Health Canada approved a COVID-19 vaccine from Pfizer and BioNTech on Wednesday, paving the way for a rollout plan that could start in the coming weeks.

Canada is set to receive 249,000 doses of the drug from the the U.S. pharmaceutical giant and its German partner by the end of the month and four million total doses -- enough to vaccinate two million people -- by March.

Here's what we know about Pfizer's product, and how it compares to two other leading vaccine candidates:


Pfizer developed its vaccine with a novel technique of using messenger RNA (mRNA), which essentially teaches our cells how to make the coronavirus's spike protein and trigger an immune response if we become infected with the virus in the future.

Pfizer's vaccine uses a synthetically-produced mRNA that's packaged in a fat, or lipid, coating. When injected into the arm muscle, the lipid hooks onto cells and dumps the mRNA there. It's then translated into protein to make the antibody.

Another leading vaccine candidate from Moderna also uses mRNA. One from AstraZeneca uses a non-replicating viral vector -- a virus that has been stripped of its genetic material and replaced with the spike protein gene of the coronavirus.

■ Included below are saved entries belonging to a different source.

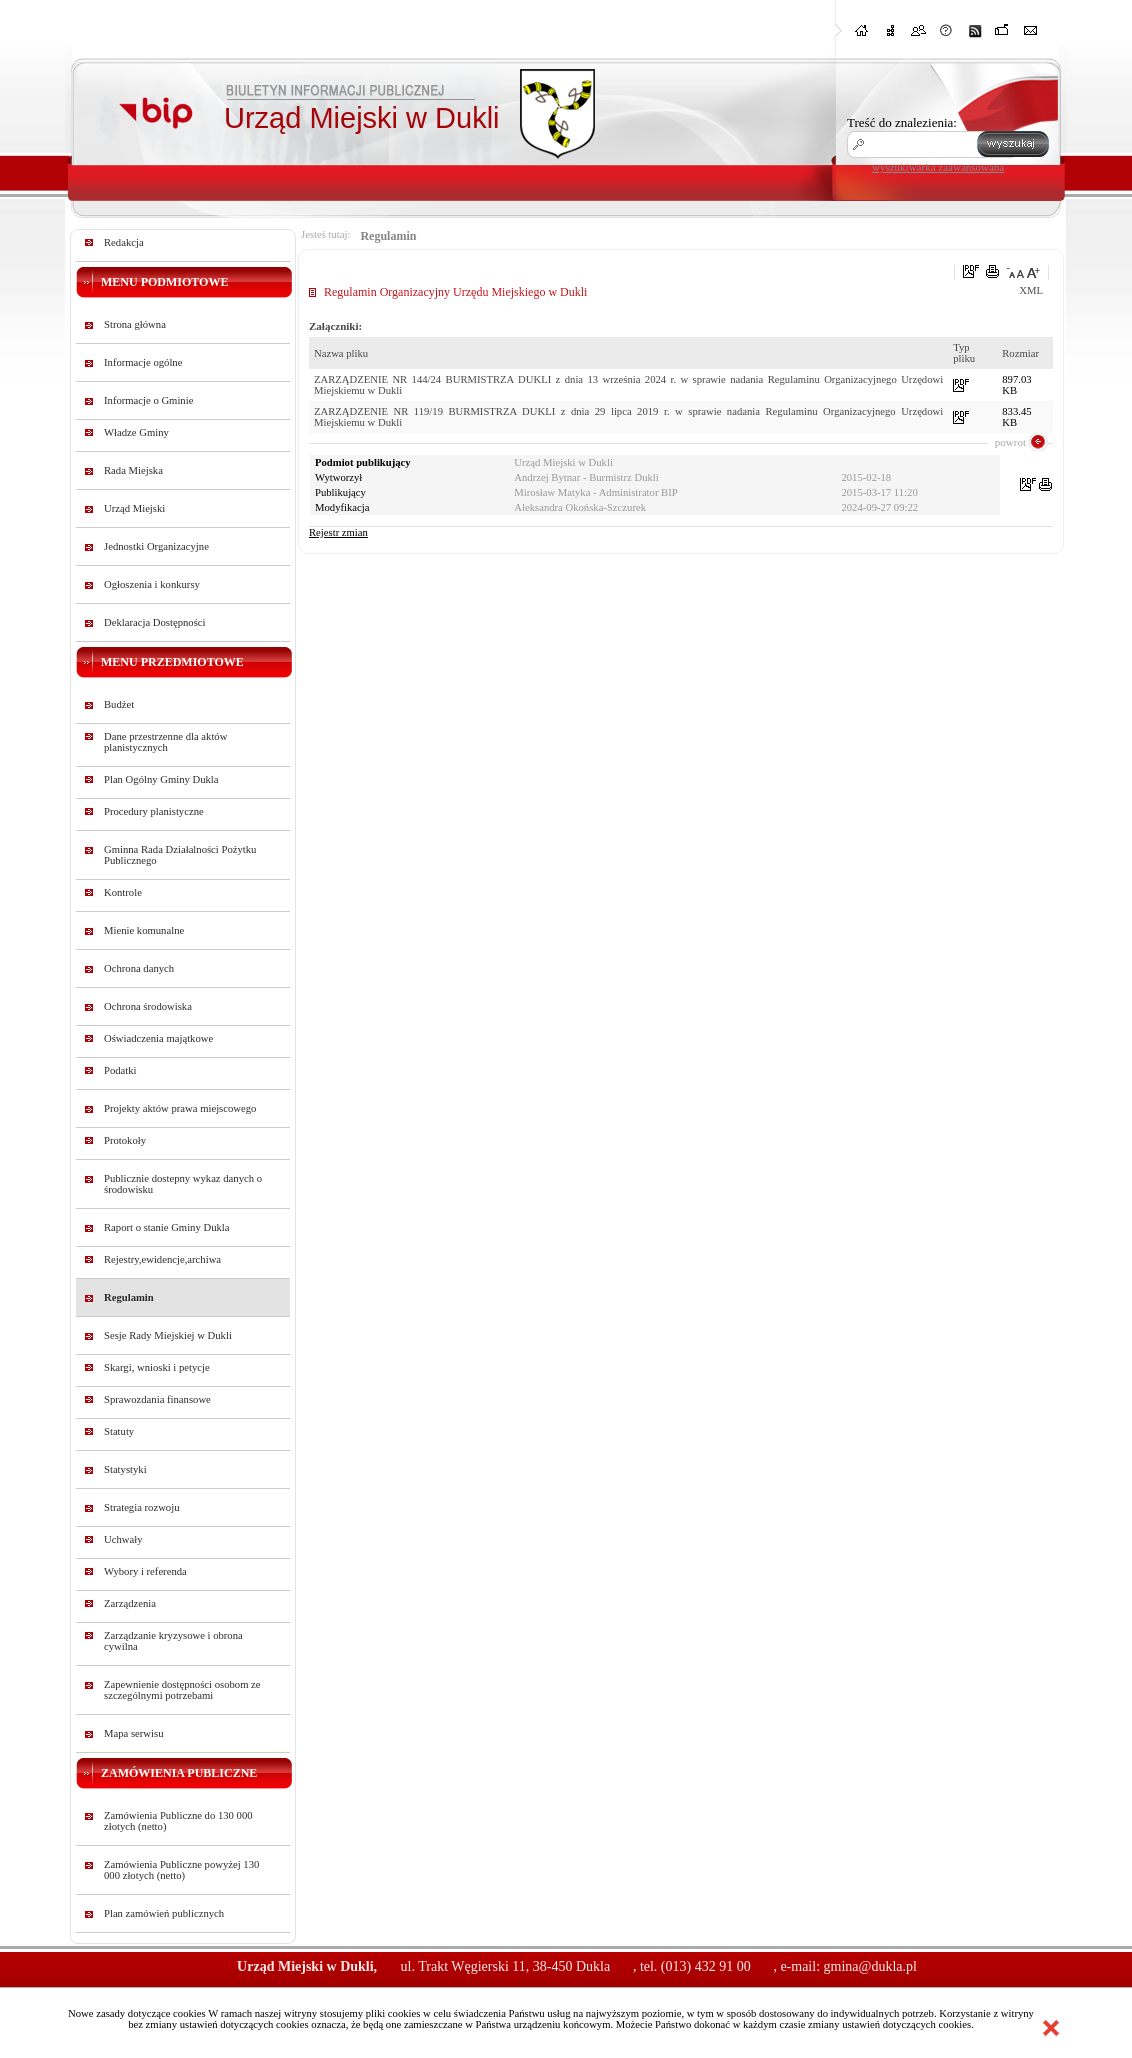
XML (1031, 290)
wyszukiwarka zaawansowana (938, 167)
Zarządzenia (130, 1603)
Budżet (119, 704)
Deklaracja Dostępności (155, 622)
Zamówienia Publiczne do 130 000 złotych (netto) (178, 1821)
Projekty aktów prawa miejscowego (180, 1108)
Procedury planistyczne (154, 811)
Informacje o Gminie (148, 400)
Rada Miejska (133, 470)
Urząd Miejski (134, 508)
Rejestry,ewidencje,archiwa (162, 1259)
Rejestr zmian (338, 532)
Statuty (119, 1431)
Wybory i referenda (145, 1571)
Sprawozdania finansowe (157, 1399)
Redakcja (124, 242)
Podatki (120, 1070)
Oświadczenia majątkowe (158, 1038)
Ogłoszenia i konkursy (152, 584)
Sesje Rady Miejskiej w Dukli (168, 1335)
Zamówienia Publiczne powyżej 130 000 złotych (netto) (181, 1870)
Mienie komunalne (144, 930)
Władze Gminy (136, 432)
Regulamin (129, 1297)
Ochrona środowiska (148, 1006)
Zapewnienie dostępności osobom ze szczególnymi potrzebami (182, 1690)
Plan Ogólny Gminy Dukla (161, 779)
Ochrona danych (139, 968)
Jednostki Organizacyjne (156, 546)
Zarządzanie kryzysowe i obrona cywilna (173, 1641)
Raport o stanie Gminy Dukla (167, 1227)
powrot (1010, 442)
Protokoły (125, 1140)
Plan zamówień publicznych (164, 1913)
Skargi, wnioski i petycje (157, 1367)
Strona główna (135, 324)
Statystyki (125, 1469)
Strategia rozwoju (141, 1507)
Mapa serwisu (133, 1733)
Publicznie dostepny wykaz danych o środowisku (183, 1184)
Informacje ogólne (143, 362)
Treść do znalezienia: (902, 122)
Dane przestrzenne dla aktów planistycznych (165, 742)
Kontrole (123, 892)
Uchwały (123, 1539)
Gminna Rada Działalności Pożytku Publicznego (180, 855)
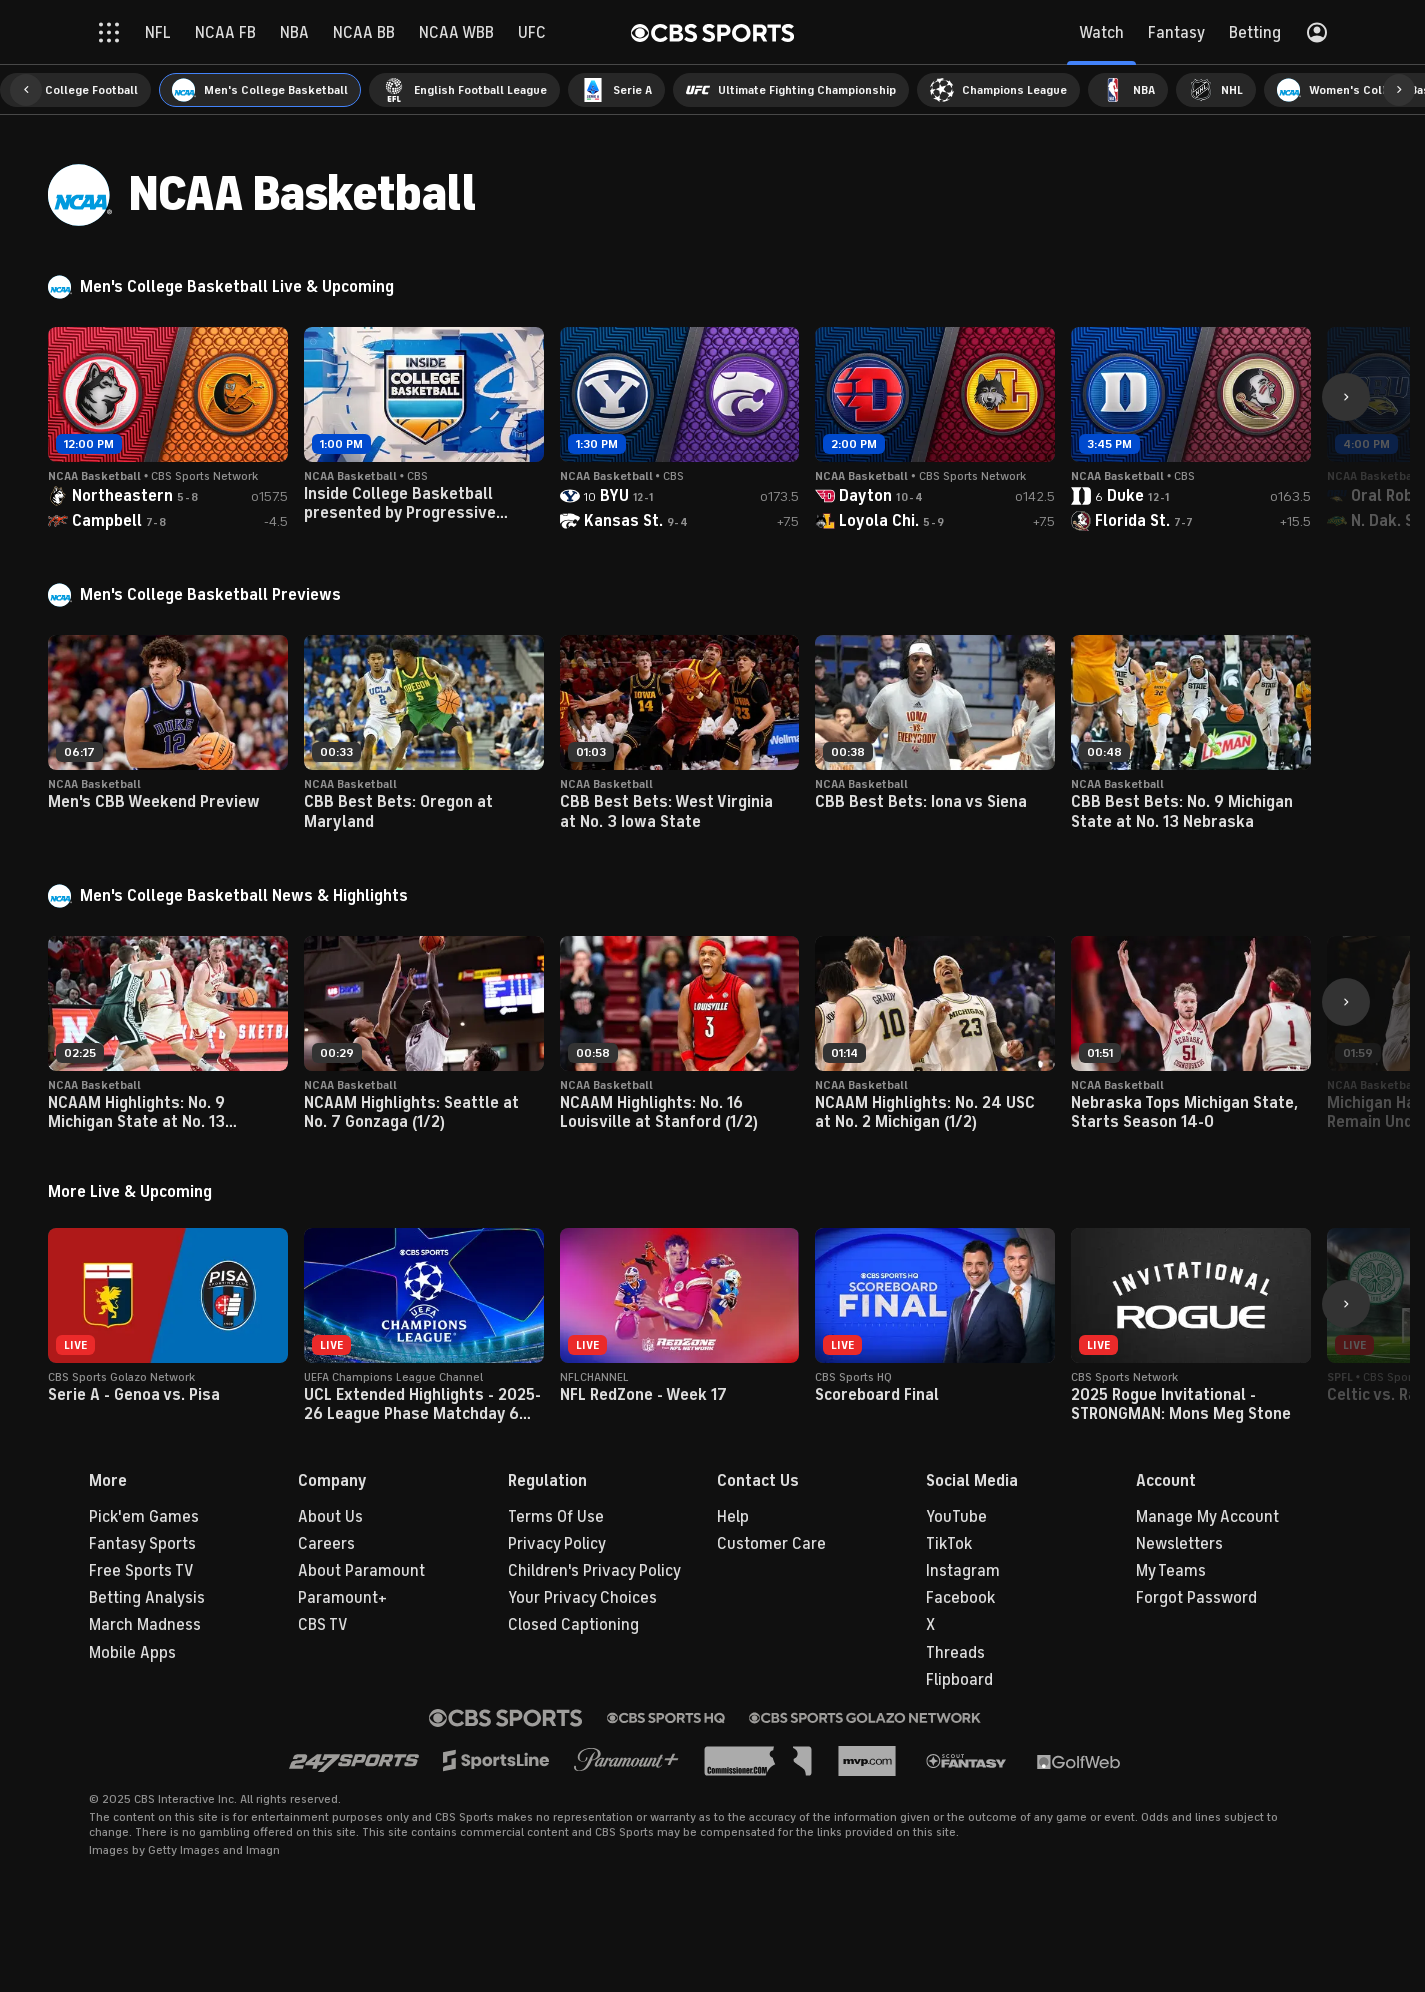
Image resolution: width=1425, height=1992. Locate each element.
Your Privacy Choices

That viral vector makes an mRNA molecule, and from there the protein and antibodies.


Pfizer's vaccine is 95 per cent effective in preventing SARS-CoV-2 infection beginning one week after the second dose, and Health Canada specifies on its website that people may not be protected against COVID-19 until at least seven days after the second dose.

The efficacy rate is based on studies in about 44,000 participants.

AstraZeneca says its vaccine was up to 90 per cent effective when a half dose was followed by a full dose a month later. Another method, where two full doses were distributed a month apart, showed to be 62 per cent effective.

Moderna's preliminary data showed a 94.5 per cent efficacy.

What's not known is how long immunity lasts with any of the leading vaccine candidates.


Health Canada says the side effects from Pfizer's clinical trials were found to be "mild or moderate" and included things like pain at the site of injection, body chills and feeling tired and feverish.

The organization says those are common side effects of many vaccines, and "do not pose a risk to health."

"As with all vaccines, there's a chance that there will be a serious side effect, but these are rare," the website says. "A serious side effect might be something like an allergic reaction."

Moderna and AstraZeneca recorded similar side effects from their clinical trials.

Britain's medical regulator, meanwhile, warned Wednesday that people with a history of serious allergic reactions shouldn't receive Pfizer's vaccine. Britain began its COVID vaccination program on Tuesday and investigators are looking into whether two reactions were linked to the shot.


Pfizer's vaccine, like Moderna's and AstraZeneca's, requires two doses injected roughly three weeks apart.

Tracking will become particularly important with a two-dose vaccine, to make sure people are going back to their doctor or pharmacy to get their second dose, and to ensure they're receiving the right vaccine if more than one option is available.

Storage could also prove problematic with Pfizer's product, which requires ultra-low freezers that can keep it at minus 70 C until a short time before it's injected. Moderna's needs a temperature around minus 20 C -- about the same as a regular freezer.

Pfizer and Moderna need cooler temperatures for their vaccines because of the instability of the mRNA. AstraZeneca's vaccine, meanwhile, can be stored in a fridge.